The Increasingly Important Role of AI in Robotic-Assisted Surgery

Brian Miller, PhD

By Topic: Delivery of Care Strategy and Innovation By Collection: Blog

 

The Increasingly Important Role of AI

Artificial intelligence is not a new field—it dates back to 1955. But in recent years, rapid advancements in hardware and software have significantly accelerated its development, unlocking powerful applications across industries, including healthcare. When integrated with robotic-assisted surgery, AI can be a transformative tool with the potential to enhance care delivery across specialties and clinical environments, empowering surgeons with actionable digital insights to help drive the future of patient care.

Imagine the possibilities when robotic platforms utilize data and digital tools to help elevate the impact of surgeons and care teams—before, during and after a procedure. By turning good data into meaningful insights and translating those insights into action, AI-integrated robotic platforms could facilitate better clinical decisions that result in better outcomes.

To best explore this topic, we must understand what defines good surgery. This starts by measuring and objectively assessing data and characteristics of a surgical task.

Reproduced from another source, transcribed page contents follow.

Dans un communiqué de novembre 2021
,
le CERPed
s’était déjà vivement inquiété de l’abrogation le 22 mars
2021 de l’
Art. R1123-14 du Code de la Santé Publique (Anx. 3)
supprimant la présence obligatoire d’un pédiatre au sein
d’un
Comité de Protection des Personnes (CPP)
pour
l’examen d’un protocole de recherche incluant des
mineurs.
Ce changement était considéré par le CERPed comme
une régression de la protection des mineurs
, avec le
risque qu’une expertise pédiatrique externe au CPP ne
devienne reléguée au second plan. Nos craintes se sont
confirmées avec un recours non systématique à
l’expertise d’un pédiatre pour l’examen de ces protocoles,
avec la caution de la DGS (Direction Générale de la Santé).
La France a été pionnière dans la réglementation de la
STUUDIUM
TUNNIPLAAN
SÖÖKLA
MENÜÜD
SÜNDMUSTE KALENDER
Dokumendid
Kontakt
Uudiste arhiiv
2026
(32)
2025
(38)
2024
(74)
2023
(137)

Robotic systems give us that opportunity and the foundation of a new field of research called surgical data science, where advanced, high-performing robotics converge with AI-based intelligent algorithms.

Consider this: AI excels at recognizing patterns and understanding complex variable interactions—precisely the kind of complexity found in surgery. We are only beginning to see its potential to help quantify what good surgery looks like, paving the way for better surgical training and more informed clinical decisions across the entire care continuum.

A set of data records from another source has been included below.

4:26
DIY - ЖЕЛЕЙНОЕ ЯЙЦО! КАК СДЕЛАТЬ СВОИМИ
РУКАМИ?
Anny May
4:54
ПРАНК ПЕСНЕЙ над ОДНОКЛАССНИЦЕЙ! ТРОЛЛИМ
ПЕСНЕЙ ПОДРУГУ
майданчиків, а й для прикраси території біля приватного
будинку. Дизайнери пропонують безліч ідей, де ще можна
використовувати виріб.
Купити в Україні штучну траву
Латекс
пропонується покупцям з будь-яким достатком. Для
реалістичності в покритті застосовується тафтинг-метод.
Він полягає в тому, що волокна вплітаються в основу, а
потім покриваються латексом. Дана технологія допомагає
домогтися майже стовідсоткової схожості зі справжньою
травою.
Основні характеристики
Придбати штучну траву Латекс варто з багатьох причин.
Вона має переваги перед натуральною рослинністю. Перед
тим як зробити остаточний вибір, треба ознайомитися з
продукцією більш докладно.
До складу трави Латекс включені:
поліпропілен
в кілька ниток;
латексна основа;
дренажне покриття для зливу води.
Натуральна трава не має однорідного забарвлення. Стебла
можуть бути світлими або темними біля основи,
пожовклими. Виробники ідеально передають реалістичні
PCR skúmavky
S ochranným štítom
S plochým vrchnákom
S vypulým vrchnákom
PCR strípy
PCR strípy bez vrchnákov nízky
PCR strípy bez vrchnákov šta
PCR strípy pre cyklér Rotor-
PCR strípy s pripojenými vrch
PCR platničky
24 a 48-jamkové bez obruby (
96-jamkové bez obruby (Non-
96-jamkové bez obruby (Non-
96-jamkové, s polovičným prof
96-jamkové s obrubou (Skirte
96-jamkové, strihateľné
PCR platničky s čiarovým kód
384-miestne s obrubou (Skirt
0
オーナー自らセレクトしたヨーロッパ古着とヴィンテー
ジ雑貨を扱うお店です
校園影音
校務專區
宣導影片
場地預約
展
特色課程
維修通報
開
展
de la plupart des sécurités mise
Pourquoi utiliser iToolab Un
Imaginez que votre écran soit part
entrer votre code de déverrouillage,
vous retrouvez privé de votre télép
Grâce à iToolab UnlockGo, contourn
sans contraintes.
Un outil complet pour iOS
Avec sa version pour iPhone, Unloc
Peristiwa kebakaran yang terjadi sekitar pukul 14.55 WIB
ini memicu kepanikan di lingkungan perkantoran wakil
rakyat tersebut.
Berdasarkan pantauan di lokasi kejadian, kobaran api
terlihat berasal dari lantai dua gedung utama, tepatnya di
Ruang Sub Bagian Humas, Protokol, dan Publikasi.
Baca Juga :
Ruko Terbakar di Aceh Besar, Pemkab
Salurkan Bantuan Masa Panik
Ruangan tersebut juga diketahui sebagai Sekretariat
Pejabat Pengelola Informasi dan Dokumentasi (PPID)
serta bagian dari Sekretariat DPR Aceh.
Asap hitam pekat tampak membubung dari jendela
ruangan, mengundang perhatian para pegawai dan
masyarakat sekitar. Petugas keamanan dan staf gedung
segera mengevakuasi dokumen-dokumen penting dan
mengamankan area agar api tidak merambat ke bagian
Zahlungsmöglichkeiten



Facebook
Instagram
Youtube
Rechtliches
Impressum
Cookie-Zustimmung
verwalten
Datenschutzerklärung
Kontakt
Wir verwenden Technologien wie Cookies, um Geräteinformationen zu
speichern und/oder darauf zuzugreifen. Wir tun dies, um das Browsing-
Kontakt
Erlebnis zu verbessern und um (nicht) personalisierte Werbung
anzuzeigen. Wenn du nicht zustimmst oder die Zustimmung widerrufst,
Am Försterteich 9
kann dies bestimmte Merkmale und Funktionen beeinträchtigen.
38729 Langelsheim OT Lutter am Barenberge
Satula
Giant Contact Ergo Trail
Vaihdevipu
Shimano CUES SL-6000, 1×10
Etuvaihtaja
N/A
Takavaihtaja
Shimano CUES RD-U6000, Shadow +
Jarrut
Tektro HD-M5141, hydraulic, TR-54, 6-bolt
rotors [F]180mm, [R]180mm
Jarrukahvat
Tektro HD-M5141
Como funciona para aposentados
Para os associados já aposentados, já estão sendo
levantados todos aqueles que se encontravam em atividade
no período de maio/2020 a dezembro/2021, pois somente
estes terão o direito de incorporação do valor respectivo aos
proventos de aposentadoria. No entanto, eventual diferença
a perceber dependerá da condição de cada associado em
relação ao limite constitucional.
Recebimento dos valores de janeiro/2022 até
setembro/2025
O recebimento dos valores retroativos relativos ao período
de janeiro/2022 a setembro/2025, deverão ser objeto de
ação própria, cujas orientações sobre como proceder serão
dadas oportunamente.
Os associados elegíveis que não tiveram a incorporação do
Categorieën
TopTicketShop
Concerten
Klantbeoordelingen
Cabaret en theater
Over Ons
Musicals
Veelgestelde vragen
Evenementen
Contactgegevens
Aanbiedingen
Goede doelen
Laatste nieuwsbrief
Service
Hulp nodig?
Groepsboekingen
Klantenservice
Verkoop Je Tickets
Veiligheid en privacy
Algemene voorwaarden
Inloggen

Think of the evolution of AI-enabled robotic surgery like a four-layer cake: each layer—from data capture and analysis to enhanced clinical decision-making, increased surgeon autonomy and real-time procedural guidance—builds upon the last, creating a more informed, more adaptive approach to surgery.

Layer one is the foundation: high-quality, connected data. By capturing rich, multimodal inputs—audio, video and system events—we can build a comprehensive view of what happens across the care pathway. The aim is to link procedural events to operational efficiency and clinical outcomes, enabling meaningful analysis and improvement. But, to generate reliable insights, the data must be accurate, complete and representative. Interoperability remains a considerable challenge—no single healthcare provider or medical device company holds the full picture. We need secure, robust systems for sharing data and building truly connected datasets to move forward.

Building on that data foundation, the next layer is about extracting insights that can directly influence outcomes. For example, imagine tracking the forces applied to tissue at critical moments during a procedure—data that could reveal what leads to better clinical results. Imagine if surgeons gained greater awareness from advanced, connected systems. An integrated platform that is part of a broader surgical data science strategy could use data (in a safe and robust way) to improve performance, optimize outcomes and elevate the standard of care. Better still, this could usher in an industry shift toward personalized, data-driven feedback loops in modern surgery.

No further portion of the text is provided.